According to the majority, those circumstances do not exist in Google’s case—the issue needs to continue to percolate at the district court level. The court states that Google “failed to show that the district court’s ruling implicates the ‘special circumstances justifying mandamus review of certain basic, unsettled, recurring legal issues over which there is considerable litigation producing disparate results.’” Id. The court points to the small number of cases dealing with this issue at the district court level, and says that the “extraordinary remedy of a writ of mandamus is not currently warranted.” Id. at *3.

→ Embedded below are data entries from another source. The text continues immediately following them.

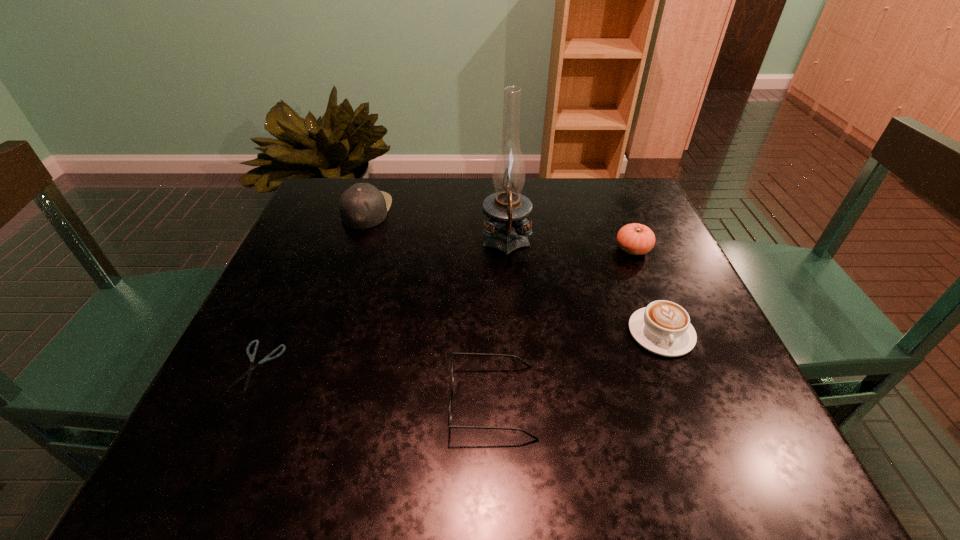 I want to click on shears situated at the left edge, so click(249, 372).

This screenshot has width=960, height=540. Identify the location of tomato present at the right edge. (636, 239).

Where is `cappuccino present at the right edge`? This screenshot has height=540, width=960. cappuccino present at the right edge is located at coordinates (663, 327).

Locate an element on the screen. The image size is (960, 540). object that is positioned at the far left corner is located at coordinates (362, 206).

This screenshot has height=540, width=960. I want to click on vacant space at the far edge, so click(x=430, y=209).

The height and width of the screenshot is (540, 960). What are the coordinates of `free point at the near edge` in the screenshot? It's located at (626, 467).

Identify the location of free spot at the left edge of the desktop. (339, 287).

Where is `vacant area at the right edge of the desktop`? vacant area at the right edge of the desktop is located at coordinates (695, 390).

This screenshot has height=540, width=960. I want to click on vacant space at the far left corner of the desktop, so click(309, 227).

You are a GUI agent. You are given a task and a screenshot of the screen. Output one action in this format:
    pyautogui.click(x=<x>, y=<y>)
    Task: Click on the free space at the near left corner of the desktop
    
    Given the screenshot: What is the action you would take?
    pyautogui.click(x=276, y=441)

Judge Reyna’s dissents present an entirely different picture. I found his reasoning relating to the Court’s supervisory and instructional duties compelling, as well as his identification of a growing trend of suits against Google in the Eastern District of Texas. He warns that the court’s decision here weakens the Federal Circuit’s Writ of Mandamus jurisprudence. Part of the role of mandamus is to ensure “proper judicial administration.” The Federal Circuit also has a special role of supervision of lower courts on patent issues because of its exclusive subject-matter jurisdiction. By failing to issue the writ, the court allows a question to remain open that affects many technology companies and where they can be sued. Judge Reyna notes that a large technology company may own equipment in all jurisdictions, potentially subjecting it to nation-wide venue, which is not in line with Supreme Court jurisprudence.
As to the majority’s “percolation” principle, Judge Reyna states that “there is no principled reason to wait for these questions to ‘percolate’ further among districts . . . I see no justification for us to sit idly by while uncertainty builds and litigants and courts expend their resources on issues that we could have provided guidance on here.” Id. at *4. In fact, Judge Reyna reviewed the Eastern District of Texas docket and identified a growing trend of suits against Google—thirty-four new suits from October 29, 2018 when the panel denied the petition for mandamus until February 1, 2019.
Certainly, any adverse decision at the trial level can feel to the litigant like it should meet the mandamus standard because of the resources that they must spent before getting a final, appealable decision. Google now will litigate this case and possibly a large number of others in the Eastern District of Texas, with the possibility that a later appellate decision will find that venue was improper the entire time. While mandamus is supposed to be an extraordinary remedy, this seems like precisely the scenario where it makes sense. Of course, it’s hard to muster much sympathy for a resource-rich company like Google having to pay more in legal fees, but the current uncertainty on the venue question needs settling. And I’m sure to tech companies, the sooner the better. Unfortunately for them, the Federal Circuit decided they can wait.